### EXERCISE REQUIREMENTS:
Reproduce the whole listing exactly, omitting any picture it holds.

BEGIN GIVEN DATA

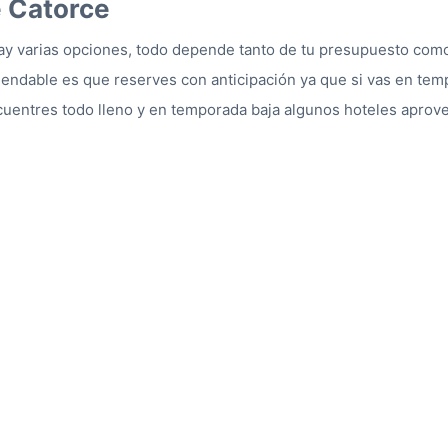
e Catorce
y varias opciones, todo depende tanto de tu presupuesto como d
mendable es que reserves con anticipación ya que si vas en temp
uentres todo lleno y en temporada baja algunos hoteles aprove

END GIVEN DATA

### ANSWER TO THE PROBLEM:
e Catorce
y varias opciones, todo depende tanto de tu presupuesto como d
mendable es que reserves con anticipación ya que si vas en temp
uentres todo lleno y en temporada baja algunos hoteles aprove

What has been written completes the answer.